What the task asks >>
Find each line below that includes "Весь", then copy it.

Entries supplied >>
-- Opening Marker --
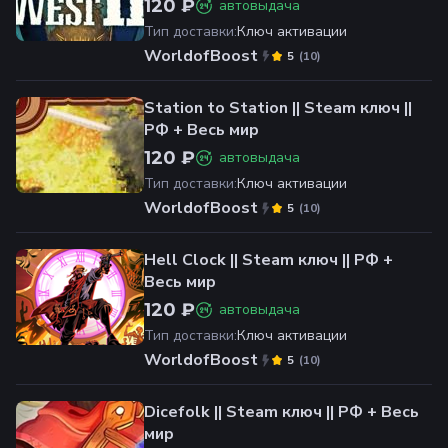
120 ₽
автовыдача
Тип доставки
:
Ключ активации
WorldofBoost
(
10
)
5
Station to Station || Steam ключ ||
РФ + Весь мир
120 ₽
автовыдача
Тип доставки
:
Ключ активации
WorldofBoost
(
10
)
5
Hell Clock || Steam ключ || РФ +
Весь мир
120 ₽
автовыдача
Тип доставки
:
Ключ активации
WorldofBoost
(
10
)
5
Dicefolk || Steam ключ || РФ + Весь
мир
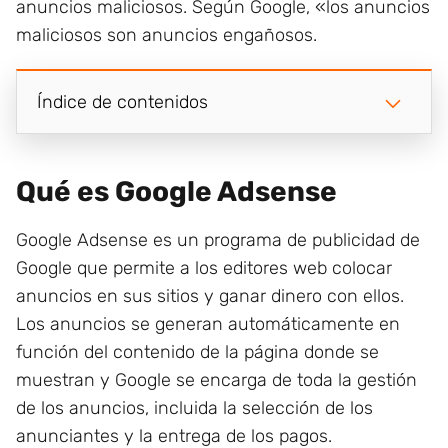
anuncios maliciosos. Según Google, «los anuncios
maliciosos son anuncios engañosos.
Índice de contenidos
Qué es Google Adsense
Google Adsense es un programa de publicidad de
Google que permite a los editores web colocar
anuncios en sus sitios y ganar dinero con ellos.
Los anuncios se generan automáticamente en
función del contenido de la página donde se
muestran y Google se encarga de toda la gestión
de los anuncios, incluida la selección de los
anunciantes y la entrega de los pagos.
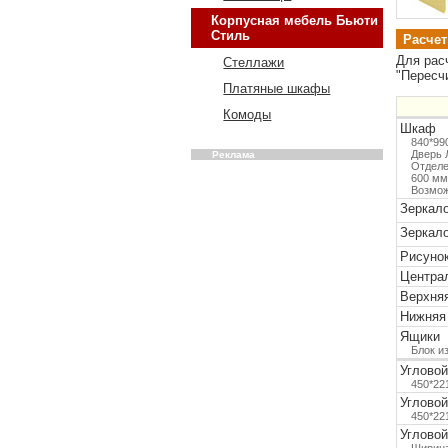
Корпусная мебель Бьюти
Стиль
Расчет
Для рас
Стеллажи
"Пересч
Платяные шкафы
Комоды
Шкаф
840*99
Дверь 
Реклама
Отделе
600 мм
Возмож
Зеркал
Зеркало
Рисунок
Центра
Верхня
Нижняя
Ящики
Блок и
Угловой
450*22
Угловой
450*22
Угловой
Ширина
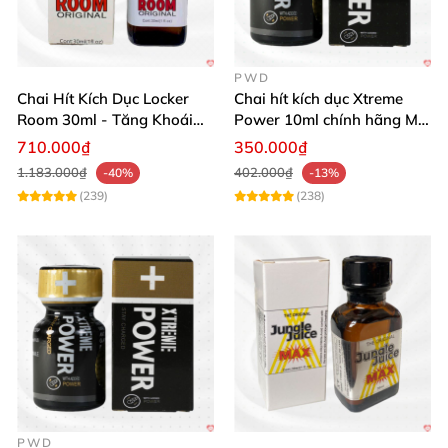
PWD
Chai Hít Kích Dục Locker
Chai hít kích dục Xtreme
Room 30ml - Tăng Khoái
Power 10ml chính hãng Mỹ
Cảm Đỉnh Cao
USA PWD
710.000₫
350.000₫
1.183.000₫
402.000₫
-40%
-13%
(239)
(238)
PWD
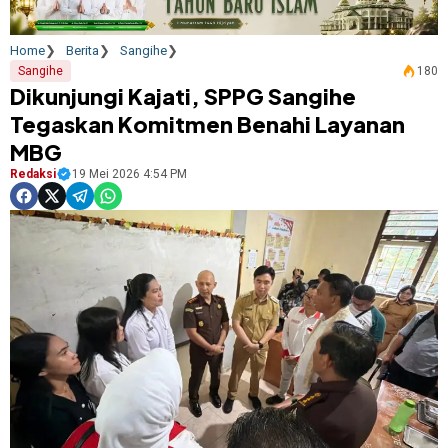
Home
Berita
Sangihe
Sangihe
180
Dikunjungi Kajati, SPPG Sangihe
Tegaskan Komitmen Benahi Layanan
MBG
Redaksi
19 Mei 2026 4:54 PM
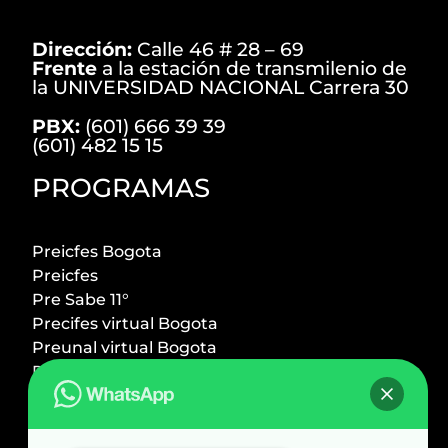
Dirección:
Calle 46 # 28 – 69
Frente
a la estación de transmilenio de
la UNIVERSIDAD NACIONAL Carrera 30
PBX:
(601) 666 39 39
(601) 482 15 15
PROGRAMAS
Preicfes Bogota
Preicfes
Pre Sabe 11°
Precifes virtual Bogota
Preunal virtual Bogota
Preicfes + Preuniversitario
Preuniversitario Bogota
Preingeniero UNal
Premedico UNal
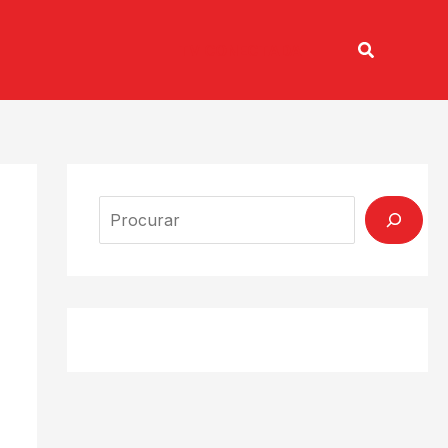
Pesquisar
TV CONECTADA
Search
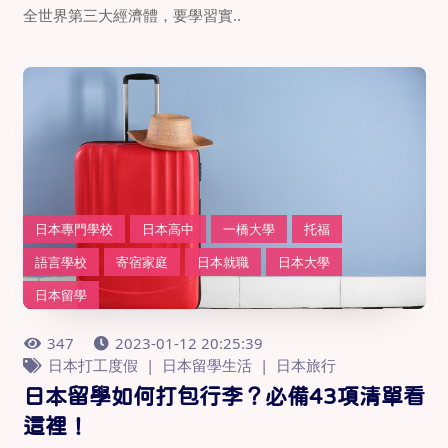
全世界第三大經濟體，要學習實..
日本專門學校
日本高中
一橋大學
托福
語言學校
寄宿家庭
日本就職
日本大學
日本留學
347
2023-01-12 20:25:39
日本打工度假
日本留學生活
日本旅行
日本留學如何打包行李？必備43項清單看
這裡！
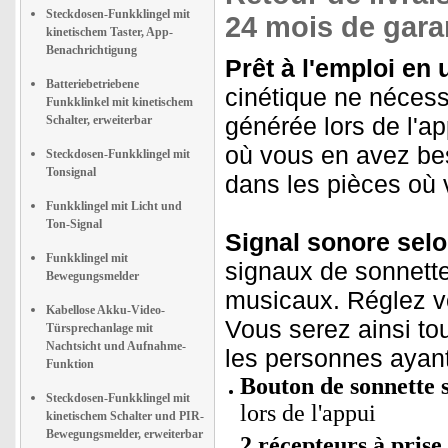
Steckdosen-Funkklingel mit
24 mois de garan
kinetischem Taster, App-
Benachrichtigung
Prêt à l'emploi en 
Batteriebetriebene
cinétique ne nécessit
Funkklinkel mit kinetischem
générée lors de l'ap
Schalter, erweiterbar
où vous en avez bes
Steckdosen-Funkklingel mit
Tonsignal
dans les pièces où 
Funkklingel mit Licht und
Ton-Signal
Signal sonore selo
Funkklingel mit
signaux de sonnette
Bewegungsmelder
musicaux. Réglez vo
Kabellose Akku-Video-
Vous serez ainsi to
Türsprechanlage mit
Nachtsicht und Aufnahme-
les personnes ayant
Funktion
Bouton de sonnette s
Steckdosen-Funkklingel mit
lors de l'appui
kinetischem Schalter und PIR-
Bewegungsmelder, erweiterbar
2 récepteurs à prise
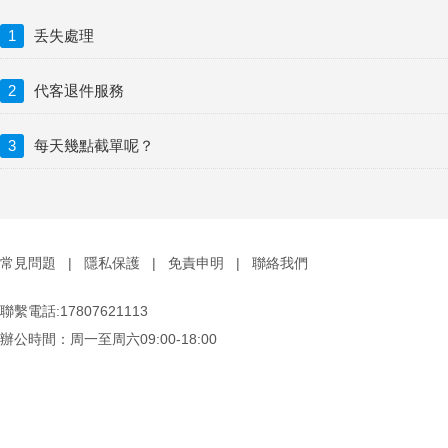
1
丢失處理
2
代客退件服務
3
每天幾點截單呢？
常見問題
|
隱私保護
|
免責申明
|
聯絡我們
聯繫電話:17807621113
辦公時間：周一至周六09:00-18:00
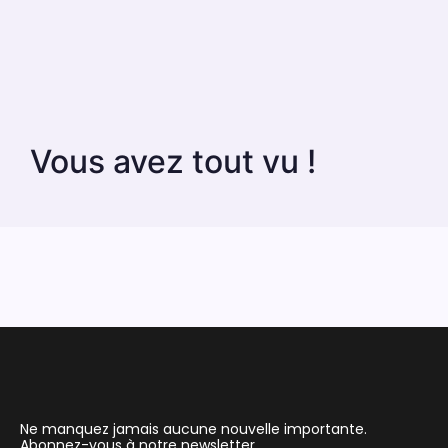
Vous avez tout vu !
Ne manquez jamais aucune nouvelle importante.
Abonnez-vous à notre newsletter.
-- Closing Marker --
Response >>
РФ + Весь мир
Весь мир
Dicefolk || Steam ключ || РФ + Весь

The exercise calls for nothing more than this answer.